Les investissements chinois en Europe

NTDFrench, le 22 août 2012

Les Infrastructures, un secteur en effervescence
L’Inde est confrontée à l’état délabré de certaines de ses infrastructures, notamment les installations électriques. L’offre énergétique est de 12% inférieure à la demande. Pour pallier ses défaillances, le pays développe l’énergie solaire qui ne revient pas plus cher que l’énergie produite par le charbon ou le gaz . Nombre de grands groupes investissent dans ce secteur qui à bondi de 17,8 à plus de 500 mégawatts. New Delhi entend également construire des centrales nucléaires. 

Pour sa part, la Chine construit trop d’infrastructures inutilisées. Grâce à sa production d'énergie d'origine éolienne, elle possède une puissance de 41,86 gigawatts supérieure à celle des Etats-Unis, mais seuls 31,1 gigawatts ont été raccordés au réseau électrique en raison de l’éloignement des lieux de production, la Mongolie intérieure en l’occurrence. Pékin réussit à marier le solaire et l'éolien. Les Chinois investissent également dans les réseaux électriques intelligents (64 milliards d’euros d’ici 2020).

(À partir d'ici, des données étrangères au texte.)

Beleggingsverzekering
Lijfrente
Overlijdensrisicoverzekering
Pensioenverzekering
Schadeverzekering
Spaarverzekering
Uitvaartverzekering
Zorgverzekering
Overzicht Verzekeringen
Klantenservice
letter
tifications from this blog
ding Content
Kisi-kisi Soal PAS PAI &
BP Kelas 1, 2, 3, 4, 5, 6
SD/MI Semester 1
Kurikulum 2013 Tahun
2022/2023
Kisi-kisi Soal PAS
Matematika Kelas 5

Les responsables chinois ont ainsi pour tâche d'améliorer leurs projets d'infrastructures qui nuisent à l'environnement et rencontrent l'opposition farouche des habitants. Une mobilisation qui fait reculer le pouvoir.

Panne électrique monstre en Inde

Al Jazeera, le 31 juillet 2012

Relations bilatérales : l'Inde et la Chine s’observent en chien de faïence
Après la guerre de 1962, qui a notamment opposé les deux Etats au sujet de l'Arunachal Pradesh, un territoire sur lequel Pékin ne reconnaît toujours pas la souveraineté de son voisin, les griefs se sont accumulés.

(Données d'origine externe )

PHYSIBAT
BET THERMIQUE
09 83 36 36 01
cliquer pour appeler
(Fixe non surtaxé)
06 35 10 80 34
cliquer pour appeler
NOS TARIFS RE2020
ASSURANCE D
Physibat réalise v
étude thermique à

New-Delhi s’est inquiété récemment du rapprochement sino-pakistanais et de la construction d’une centrale en amont du fleuve Bramapoutre. De son côté, Pékin, obnubilé par l'accès à la mer de Chine, voit d'un mauvais oeil les possessions indiennes que sont les îles Andaman, en plein golfe du Bengale. 

Face à ces tensions, chacun a renforcé les liens avec ses voisins. La Chine, proche de la Birmanie et du Sri Lanka, tente de séduire le Népal, l'Iran et le Bangladesh. L'Inde se rapproche, elle, du Vietnam, de Singapour, du Japon et de l'Indonésie.

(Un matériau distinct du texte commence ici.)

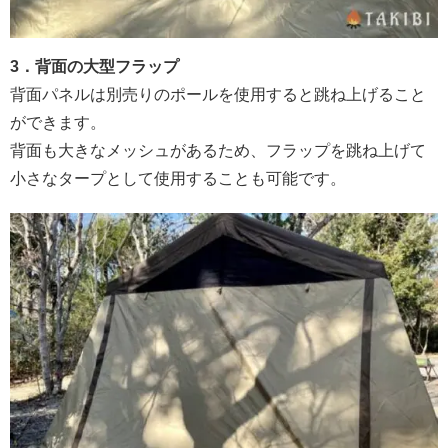
3．背面の大型フラップ
背面パネルは別売りのポールを使用すると跳ね上げること
ができます。
背面も大きなメッシュがあるため、フラップを跳ね上げて
小さなタープとして使用することも可能です。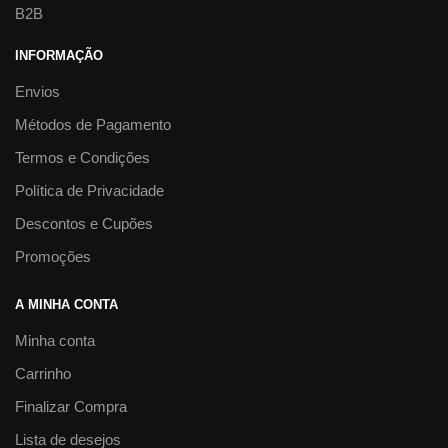
B2B
INFORMAÇÃO
Envios
Métodos de Pagamento
Termos e Condições
Política de Privacidade
Descontos e Cupões
Promoções
A MINHA CONTA
Minha conta
Carrinho
Finalizar Compra
Lista de desejos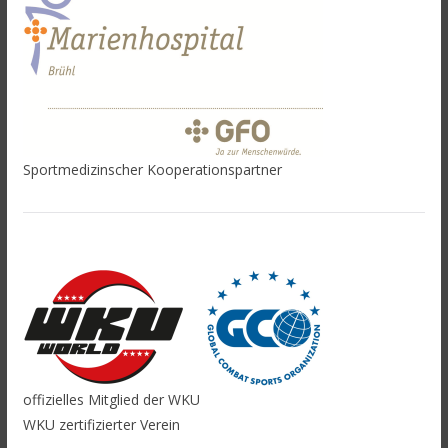
Sportmedizinscher Kooperationspartner
offizielles Mitglied der WKU
WKU zertifizierter Verein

Conséquence : les armées sont choyées et les moyens de la marine des deux pays sont en augmentation. De plus, Pékin construit des ports jusqu'au détroit d'Ormuz et a lancé une coproduction de chasseurs avec le Pakistan...

L'axe Pékin-New Delhi fonctionne pourtant
Le couple sino-indien a l'occasion de se rencontrer régulièrement lors des réunions internationales. Il défend alors les intérêts des BRICS, pays émergents, en prenant des positions hostiles à l'Occident. L'Inde et la Chine réclament pour ces nations des postes dans les instances internationales, dont un siège au Conseil de Sécurité de l'ONU.

Surprise, le 4 septembre 2012, le ministre de la Défense indienne A.K.Antony a annoncé la reprise des exercices militaires avec la Chine, une coopération qui avait été abandonnée depuis 2008.